"...not without the full board...we'd end up with a 2-to-2 vote and it wouldn't be a fair vote."
Ch. Ivey, selectmen's meeting, 11-23-09.
Fairness, is it? The game is to have fairness in it? [snaps fingers] Missed that.
The above quote came during a discussion about setting the date for an election; the election in question being one of recall for the chairman and his vice chairman. The audience, quiet tonight, on the whole, tittered un-magnanimously after the comment.
Little generosity for the duplicity of attaching the word fair to a chairman who has just bellowed at a citizen "You're done, [citizen]. We're not having those comments." Comments [hers] referring to a defaming and degrading series of statements made by a supporter of the current town administration about a number of citizens, several of whom are in the room.

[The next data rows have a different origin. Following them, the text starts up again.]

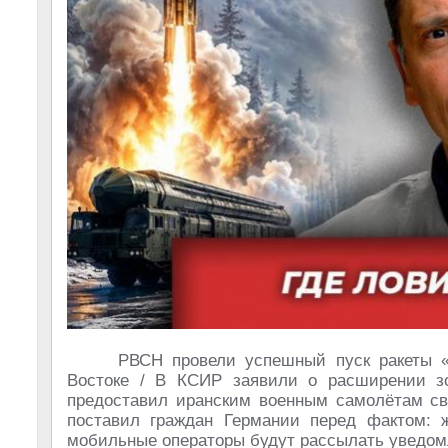
РВСН провели успешный пуск ракеты «
Востоке / В КСИР заявили о расширении з
предоставил иранским военным самолётам св
поставил граждан Германии перед фактом: 
мобильные операторы будут рассылать уведом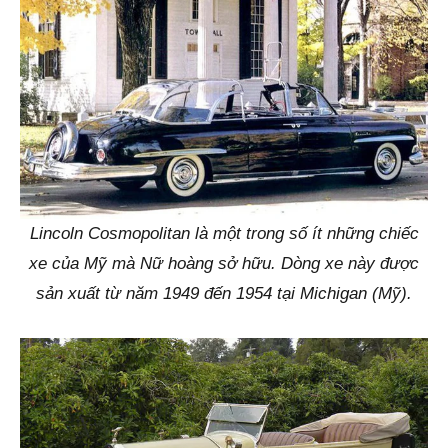
Lincoln Cosmopolitan là một trong số ít những chiếc
xe của Mỹ mà Nữ hoàng sở hữu. Dòng xe này được
sản xuất từ năm 1949 đến 1954 tại Michigan (Mỹ).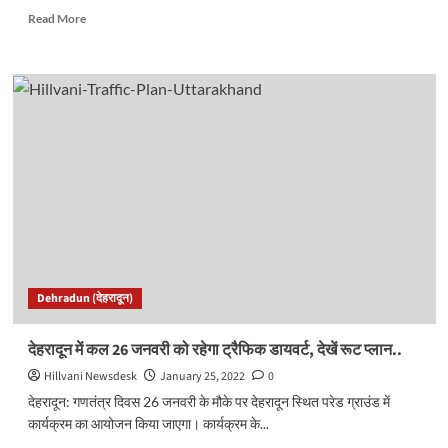
Read
Read More
more
about
कोरोना
अपडेटः
आज
उत्तराखंड
में
हुई
6
लोगों
की
मौत।
जानें
देश
Dehradun (देहरादून)
प्रदेश
का
हाल..
देहरादून में कल 26 जनवरी को रहेगा ट्रैफिक डायवर्ट, देखें रूट प्लान..
Hillvani Newsdesk
January 25, 2022
0
देहरादून: गणतंत्र दिवस 26 जनवरी के मौके पर देहरादून स्थित परेड ग्राउंड में
कार्यक्रम का आयोजन किया जाएगा। कार्यक्रम के...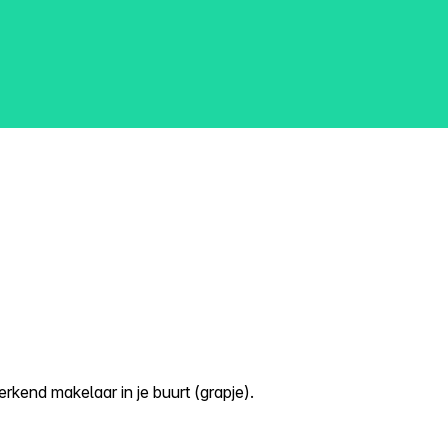
kend makelaar in je buurt (grapje).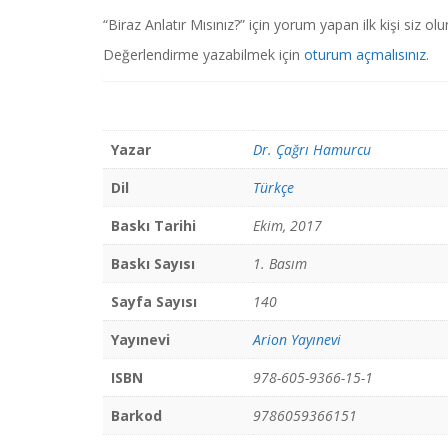
“Biraz Anlatır Mısınız?” için yorum yapan ilk kişi siz olu
Değerlendirme yazabilmek için
oturum açmalısınız
.
Yazar
Dr. Çağrı Hamurcu
Dil
Türkçe
Baskı Tarihi
Ekim, 2017
Baskı Sayısı
1. Basım
Sayfa Sayısı
140
Yayınevi
Arion Yayınevi
ISBN
978-605-9366-15-1
Barkod
9786059366151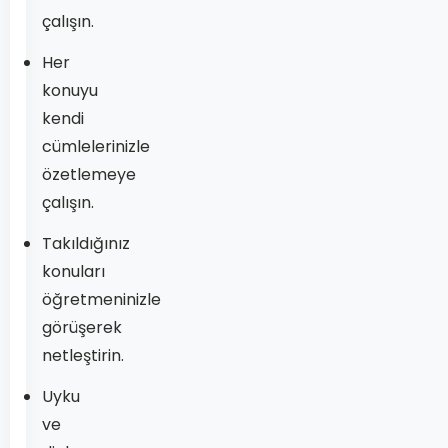
çalışın.
Her
konuyu
kendi
cümlelerinizle
özetlemeye
çalışın.
Takıldığınız
konuları
öğretmeninizle
görüşerek
netleştirin.
Uyku
ve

Fair, applying to the two who set up a surprise special selectmen's meeting to exquisitely coincide with a day when one of the 2 selectmen of the split vote minority was out of town; not only reducing the minority to an even more minor state, but insuring that the remaining selectman in the minority could be set up to look as wrong as possible. [10-08-09, A Calculated Distraction]
Fair, as in what it is not, when a person runs [literally, on foot] into someone on purpose out in the parking lot and then pretends the bumped-into person is at fault....
Instead of the word "fair," consider the quote in its fuller context, using words that might better reflect the speaker's intent:
"We're not going to take action on that tonight, not without the full board....we'd end up with a 2-to-2 vote, and [my agenda and that of my supporters would not be well served]."
Fairness is a highly desireable quality. It goes with telling the truth and making responsible decisions. It is about recognizing that, as a public official, the people you serve matter; the private agenda that serves you, does not.